By Jim Motavalli
12:40 PM EDT, May 8, 2013
If electric cars are to succeed, they need to be more visible. Only approximately 50,000 were sold nationwide last year, and that means that, everywhere but California, they're still pretty much under the radar. I've long believed that car buyers are motivated by emotions and what their neighbors do, so it would be nice if the Jones' next door were driving electric.
Some of them are, and the idea of using a battery vehicle for commuting is slowly gaining acceptance. But it's slow. New Canaan-based dealer Leo Karl III tells me that sales of the Chevrolet Volt have hit a plateau recently. Nissan reduced the price and added features to jolt sales, now the rest of the market needs a boost. Hey, what about some kind of a competition? They say that if you "race on Sunday, you'll sell on Monday."
Gentlemen (and gentlewomen), start your engines (or, motors). Even though I grew up in town, there are parts of Westport I've never seen before. But I saw them last week, as a navigator on the Westport Electric Car Club's EV Road Rally. More than 30 Volts, Leafs, Model S, Prius Plug-In Hybrid, Ford C-Max Energi and Smart Electric Drives took part in the rather leisurely rally, which wound through leafy lanes and along Westport's historic and moneyed Gold Coast.
I was partnered with the aforementioned Leo Karl III in his Volt, and we had the good fortune to come in second. The winner was Bruce Becker, a Westport architect, driving his beloved BMW ActiveE. Becker tells me he's through with gas cars, even using his EV for trips to New Haven and Hartford. His daily commute is only eight miles, so no strain on his battery range. The BMW was the star, but the placings didn't matter. Everybody had a nice time, and the point was made that EVs could be both fun and practical.
The idea for the rally came from club president Leo Cirino, and from members such as Robin Tauck, who had taken her Tesla (one of two she owns now) to the 2011 CO2 Rally in New York City.
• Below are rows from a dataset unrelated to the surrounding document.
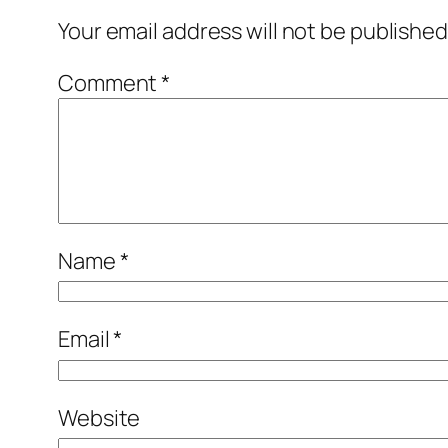
Your email address will not be published
Comment
*
Name
*
Email
*
Website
I was there, too, driving a Nissan Leaf. Midtown Manhattan is a long way from Westport, but the point is the same — showing off the cars and what they can do. "I was really delighted at how our rally turned out," Tauck said. "It was a huge group effort with many unknowns." Some 33 cars were entered, including many last-minute entries.
After a stop at Fairfield's Earth Day, the rally concluded at the Blu Parrot Restaurant just off I-95. In a bittersweet coda, the Parrot closed just days later, proving the fragility of all human enterprise. And speaking of codas, electric car company Coda Automotive declared bankruptcy the same week, after selling just 100 cars. Fisker is, undoubtedly, close behind.
Not all electric car companies will make it. EVs aren't going to take over the roads tomorrow. But events like this help them grab a foothold they're not likely to relinquish.